• [Exercise description]
Copy exactly the lines of the data below that run from the line holding "ペット用ベッドの選択には様々な要因が影響しますが、愛犬の快" through the line holding "ペット用ベッドについて詳しくはこちら", both ends included.
BEGIN Data
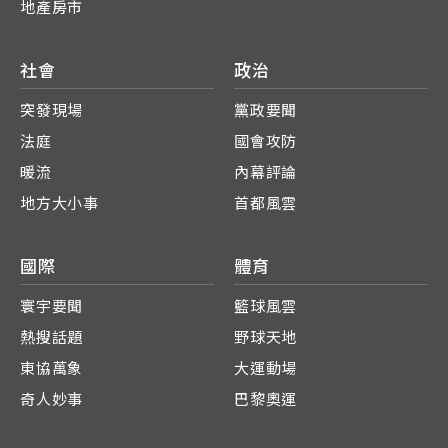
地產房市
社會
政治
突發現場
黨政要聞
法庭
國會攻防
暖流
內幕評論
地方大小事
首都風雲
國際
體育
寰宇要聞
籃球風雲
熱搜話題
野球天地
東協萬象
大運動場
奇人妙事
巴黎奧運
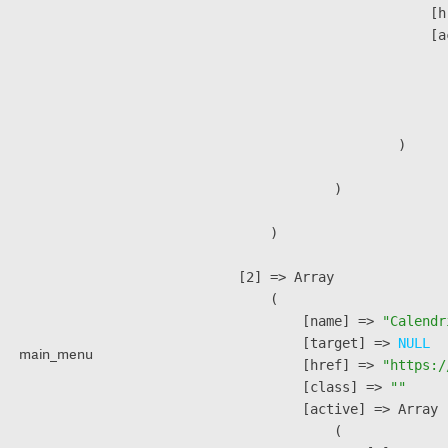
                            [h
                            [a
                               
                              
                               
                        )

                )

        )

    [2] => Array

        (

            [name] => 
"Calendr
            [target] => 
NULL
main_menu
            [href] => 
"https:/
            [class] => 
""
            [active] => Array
END Data
BEGIN Data
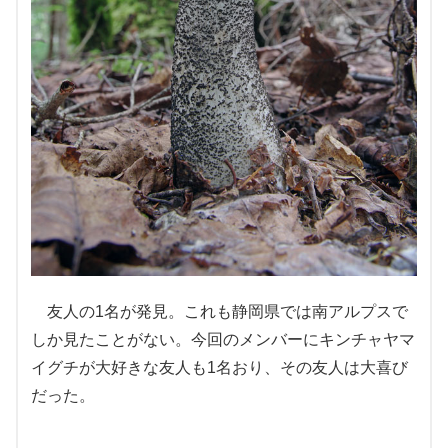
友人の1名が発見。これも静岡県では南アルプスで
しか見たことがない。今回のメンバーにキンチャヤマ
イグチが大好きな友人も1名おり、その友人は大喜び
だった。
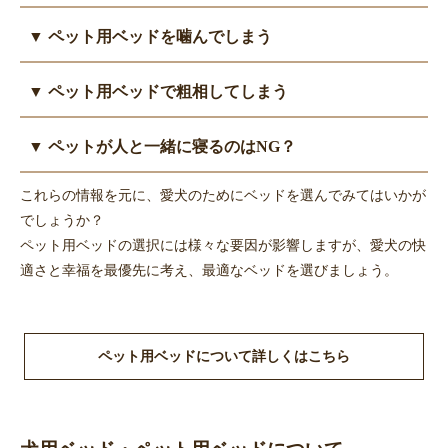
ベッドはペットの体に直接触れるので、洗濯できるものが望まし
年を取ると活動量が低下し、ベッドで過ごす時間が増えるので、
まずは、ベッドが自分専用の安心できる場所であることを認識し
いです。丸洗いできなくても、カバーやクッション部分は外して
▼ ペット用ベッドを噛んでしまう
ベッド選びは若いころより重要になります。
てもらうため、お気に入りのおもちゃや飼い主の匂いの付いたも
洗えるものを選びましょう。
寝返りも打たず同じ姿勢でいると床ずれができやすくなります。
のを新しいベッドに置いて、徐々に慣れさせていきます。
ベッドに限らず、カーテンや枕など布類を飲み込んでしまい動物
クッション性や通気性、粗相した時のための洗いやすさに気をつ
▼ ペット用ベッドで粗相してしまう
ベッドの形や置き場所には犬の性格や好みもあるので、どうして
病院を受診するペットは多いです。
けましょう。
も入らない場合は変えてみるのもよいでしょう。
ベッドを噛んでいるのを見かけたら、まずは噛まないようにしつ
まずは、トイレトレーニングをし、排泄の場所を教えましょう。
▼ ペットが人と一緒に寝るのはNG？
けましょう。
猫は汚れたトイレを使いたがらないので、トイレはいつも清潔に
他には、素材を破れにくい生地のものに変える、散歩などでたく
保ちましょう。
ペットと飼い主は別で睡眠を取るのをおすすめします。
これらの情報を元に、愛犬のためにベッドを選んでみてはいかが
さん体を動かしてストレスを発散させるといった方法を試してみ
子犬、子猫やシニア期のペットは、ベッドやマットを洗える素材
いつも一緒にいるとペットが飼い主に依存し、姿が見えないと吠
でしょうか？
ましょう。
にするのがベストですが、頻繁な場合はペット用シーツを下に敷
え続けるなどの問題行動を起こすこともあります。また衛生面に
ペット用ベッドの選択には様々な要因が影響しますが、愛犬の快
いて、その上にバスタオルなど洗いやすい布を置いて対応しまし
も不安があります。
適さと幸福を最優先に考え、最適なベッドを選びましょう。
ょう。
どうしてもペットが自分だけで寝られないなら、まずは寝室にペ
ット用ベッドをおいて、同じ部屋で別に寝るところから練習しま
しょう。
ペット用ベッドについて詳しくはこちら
END Data
• [Solution for this task]
ペット用ベッドの選択には様々な要因が影響しますが、愛犬の快
いて、その上にバスタオルなど洗いやすい布を置いて対応しまし
も不安があります。
適さと幸福を最優先に考え、最適なベッドを選びましょう。
ょう。
どうしてもペットが自分だけで寝られないなら、まずは寝室にペ
ット用ベッドをおいて、同じ部屋で別に寝るところから練習しま
しょう。
ペット用ベッドについて詳しくはこちら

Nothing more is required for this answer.